━━━ Provided entries ━━━

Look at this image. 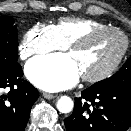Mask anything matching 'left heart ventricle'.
<instances>
[{
	"mask_svg": "<svg viewBox=\"0 0 131 131\" xmlns=\"http://www.w3.org/2000/svg\"><path fill=\"white\" fill-rule=\"evenodd\" d=\"M123 38L107 32L92 38L85 46L69 50L81 75H93L106 69L118 56Z\"/></svg>",
	"mask_w": 131,
	"mask_h": 131,
	"instance_id": "obj_1",
	"label": "left heart ventricle"
}]
</instances>
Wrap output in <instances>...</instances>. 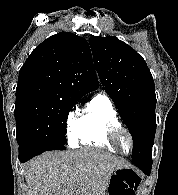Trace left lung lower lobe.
<instances>
[{
	"label": "left lung lower lobe",
	"mask_w": 178,
	"mask_h": 195,
	"mask_svg": "<svg viewBox=\"0 0 178 195\" xmlns=\"http://www.w3.org/2000/svg\"><path fill=\"white\" fill-rule=\"evenodd\" d=\"M145 174L149 175L152 167V159L146 160L144 162L135 163Z\"/></svg>",
	"instance_id": "0a47b994"
}]
</instances>
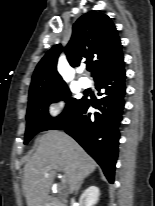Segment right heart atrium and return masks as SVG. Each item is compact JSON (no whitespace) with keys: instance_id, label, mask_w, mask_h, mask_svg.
Instances as JSON below:
<instances>
[{"instance_id":"d8ad5b80","label":"right heart atrium","mask_w":155,"mask_h":206,"mask_svg":"<svg viewBox=\"0 0 155 206\" xmlns=\"http://www.w3.org/2000/svg\"><path fill=\"white\" fill-rule=\"evenodd\" d=\"M64 108V101L59 100L57 103H53L49 107V114L56 116Z\"/></svg>"}]
</instances>
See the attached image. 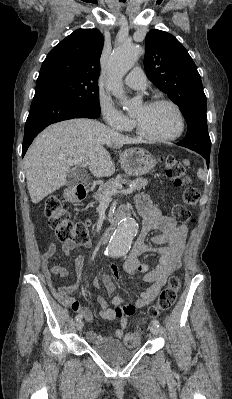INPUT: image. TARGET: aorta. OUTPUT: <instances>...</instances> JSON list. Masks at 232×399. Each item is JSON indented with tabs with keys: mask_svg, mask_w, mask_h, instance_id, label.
Here are the masks:
<instances>
[{
	"mask_svg": "<svg viewBox=\"0 0 232 399\" xmlns=\"http://www.w3.org/2000/svg\"><path fill=\"white\" fill-rule=\"evenodd\" d=\"M143 49L137 45H123L113 50L107 65L108 90L118 98L124 107H132L134 100H128L122 87V78L133 67ZM138 232V224L133 218L123 219L113 234L106 253L110 256L125 255L132 243V239Z\"/></svg>",
	"mask_w": 232,
	"mask_h": 399,
	"instance_id": "obj_1",
	"label": "aorta"
}]
</instances>
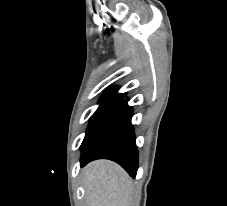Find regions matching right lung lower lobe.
I'll return each mask as SVG.
<instances>
[{
	"label": "right lung lower lobe",
	"instance_id": "1",
	"mask_svg": "<svg viewBox=\"0 0 227 206\" xmlns=\"http://www.w3.org/2000/svg\"><path fill=\"white\" fill-rule=\"evenodd\" d=\"M132 108L123 98L99 120L81 145L80 166L95 159H110L120 164L130 176L138 169V150L131 124Z\"/></svg>",
	"mask_w": 227,
	"mask_h": 206
}]
</instances>
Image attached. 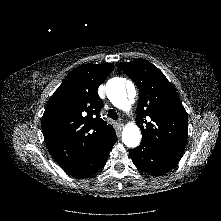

━━━

=== Your goal ===
To answer, repeat exactly the lines from the line containing "Find regions matching right lung lower lobe." through the last line of the data above, leaving out all pictures.

=== Exercise output ===
Find regions matching right lung lower lobe.
I'll return each mask as SVG.
<instances>
[{
	"label": "right lung lower lobe",
	"instance_id": "1",
	"mask_svg": "<svg viewBox=\"0 0 227 206\" xmlns=\"http://www.w3.org/2000/svg\"><path fill=\"white\" fill-rule=\"evenodd\" d=\"M132 108L123 98L99 120L81 145L80 166L95 159H110L120 164L130 176L138 169V150L131 124Z\"/></svg>",
	"mask_w": 227,
	"mask_h": 206
}]
</instances>
Image attached. 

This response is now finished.